Enquanto folheava um livro, fiquei refletindo em como estamos nos transformando em autistas emocionais. Precisamos do outro simplesmente como um espelho, alguém que seja o receptáculo de nossas dores e alegrias cotidianas. Raramente alguém se dispõe a acolher com verdadeira atenção qualquer história que não lhe interesse pessoalmente. Todos nós fazemos isso em diferentes graus. E o motivo é sempre o mesmo: não me diz respeito. Sempre foi assim e sempre será. Mas talvez estejamos ultrapassando o limite do permitido para que as relações entre as pessoas continuem recebendo esse nome: relações. O que vemos por aí é uma série de indivíduos enclausurados dentro de seu microuniverso, tendo a certeza de que o que dizem é de interesse geral e irrestrito.
O simpático casal de amigos desdobrou em diversos atos a ação da peça que estavam encenando. Como eu estava na plateia, achei que seria educativo acompanhar tudo, do início ao fim. Em alguns momentos o gancho para uma nova frase era, sim, o final do assunto em pauta, mas continuava sempre dessa maneira: “Pois então deixa eu te contar o que aconteceu comigo.” Acredito que nenhum dos dois sofria de asma, pois teriam ficado sem fôlego já nos primeiros quinze minutos. O que estará nos levando a esse tipo de comportamento? É bem provável que, depois de sete ou oito horas diante de uma tela de computador, sintamos uma necessidade irrefreável de contar o nosso modesto dia para quem a isso se dispuser.

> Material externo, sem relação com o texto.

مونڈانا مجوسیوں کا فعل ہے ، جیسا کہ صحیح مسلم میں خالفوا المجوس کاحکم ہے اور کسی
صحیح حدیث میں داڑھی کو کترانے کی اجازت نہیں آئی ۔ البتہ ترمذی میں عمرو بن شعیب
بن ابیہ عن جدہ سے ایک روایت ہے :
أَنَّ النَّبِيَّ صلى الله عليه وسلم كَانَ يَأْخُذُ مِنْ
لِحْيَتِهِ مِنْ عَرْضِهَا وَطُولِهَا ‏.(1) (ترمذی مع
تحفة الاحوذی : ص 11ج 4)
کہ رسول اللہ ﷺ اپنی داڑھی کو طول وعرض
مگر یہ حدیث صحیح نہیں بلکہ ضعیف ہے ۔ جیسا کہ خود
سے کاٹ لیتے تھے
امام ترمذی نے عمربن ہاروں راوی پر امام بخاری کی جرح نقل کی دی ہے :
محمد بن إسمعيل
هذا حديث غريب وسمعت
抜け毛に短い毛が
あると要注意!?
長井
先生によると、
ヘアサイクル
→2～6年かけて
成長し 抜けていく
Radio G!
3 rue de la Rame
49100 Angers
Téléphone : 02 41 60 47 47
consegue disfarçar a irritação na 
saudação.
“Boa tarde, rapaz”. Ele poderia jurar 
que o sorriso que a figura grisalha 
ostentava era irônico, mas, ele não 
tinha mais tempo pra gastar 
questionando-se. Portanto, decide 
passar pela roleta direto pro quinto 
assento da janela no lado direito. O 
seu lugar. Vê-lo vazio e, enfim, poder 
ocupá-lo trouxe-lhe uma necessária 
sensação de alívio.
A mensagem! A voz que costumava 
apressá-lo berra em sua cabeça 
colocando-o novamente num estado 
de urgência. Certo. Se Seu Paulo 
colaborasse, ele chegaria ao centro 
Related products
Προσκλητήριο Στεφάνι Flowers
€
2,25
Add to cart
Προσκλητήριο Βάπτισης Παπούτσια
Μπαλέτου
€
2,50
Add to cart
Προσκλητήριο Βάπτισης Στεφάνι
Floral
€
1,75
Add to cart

Mas há também outro elemento a ser levado em conta. Somos incitados constantemente a olhar para o próprio umbigo. Assista TV durante algum tempo e você verá como as propagandas e muitos programas autorizam e até promovem esse tipo de egoísmo. Altruísmo e generosidade são raramente distribuídos no mercado. Em primeiro lugar vem sempre a minha satisfação. Depois a gente vê como fica o resto. E isso acaba se refletindo na maneira como vamos construindo as nossas teias afetivas. Repare: mesmo quando estamos em casa, é comum nos trancarmos no quarto, distante dos demais para, finalmente, podermos entrar em alguma rede social. Agregue-se a isso o fascínio pelo celular e temos o perfil de uma geração que já não vê com bons olhos os contatos tridimensionais.

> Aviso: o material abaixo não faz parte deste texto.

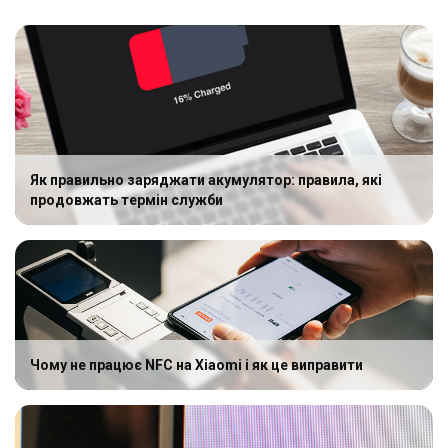
Як правильно заряджати акумулятор: правила, які
продовжать термін служби
Чому не працює NFC на Xiaomi і як це виправити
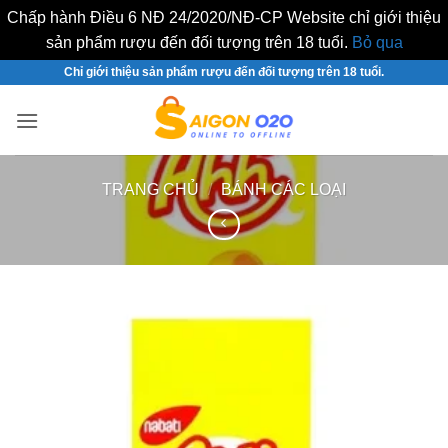
Chấp hành Điều 6 NĐ 24/2020/NĐ-CP Website chỉ giới thiệu
sản phẩm rượu đến đối tượng trên 18 tuổi.
Bỏ qua
Bỏ
Chỉ giới thiệu sản phẩm rượu đến đối tượng trên 18 tuổi.
qua
nội
dung
TRANG CHỦ
/
BÁNH CÁC LOẠI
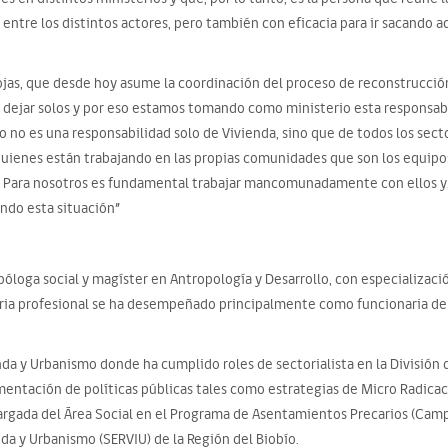
 entre los distintos actores, pero también con eficacia para ir sacando 
 Rojas, que desde hoy asume la coordinación del proceso de reconstrucció
 dejar solos y por eso estamos tomando como ministerio esta responsabil
to no es una responsabilidad solo de Vivienda, sino que de todos los sect
uienes están trabajando en las propias comunidades que son los equipos 
dor. Para nosotros es fundamental trabajar mancomunadamente con ellos 
endo esta situación”
póloga social y magíster en Antropología y Desarrollo, con especializació
ria profesional se ha desempeñado principalmente como funcionaria de 
nda y Urbanismo donde ha cumplido roles de sectorialista en la División 
mentación de políticas públicas tales como estrategias de Micro Radicaci
cargada del Área Social en el Programa de Asentamientos Precarios (Ca
nda y Urbanismo (SERVIU) de la Región del Biobío.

É difícil abdicar da importância que nos atribuímos. Mais difícil ainda é compreender as necessidades e carências das pessoas próximas a nós. Porém, se não fizermos um esforço para caminhar no sentido contrário, estaremos fadados a continuar sendo portadores desse tipo de patologia. O que pode nos ajudar a quebrar essa postura é colocar uma mordaça imaginária na boca antes de despejar diante do primeiro passante os nossos pequenos e comezinhos dramas. Perceber que quase nada do que entronizamos num altar é realmente importante. Mudar o foco. Ou, numa perspectiva mais radical, procurar ajuda terapêutica, se persistirem os sintomas.
Toda a natureza, exceto a do homem, se inclina para o silêncio. Sejamos também nós interlocutores que sabem, com certo grau de sabedoria, ouvir o que aflige quem está ao nosso lado. Que nossa presença não seja percebida apenas fisicamente. Existem diversas maneiras de nos desconectarmos do nosso pequeno eu. Vamos continuar escrevendo nossa história pessoal sem tanta estridência. Caso contrário, naufragaremos numa solidão repleta de testemunhas.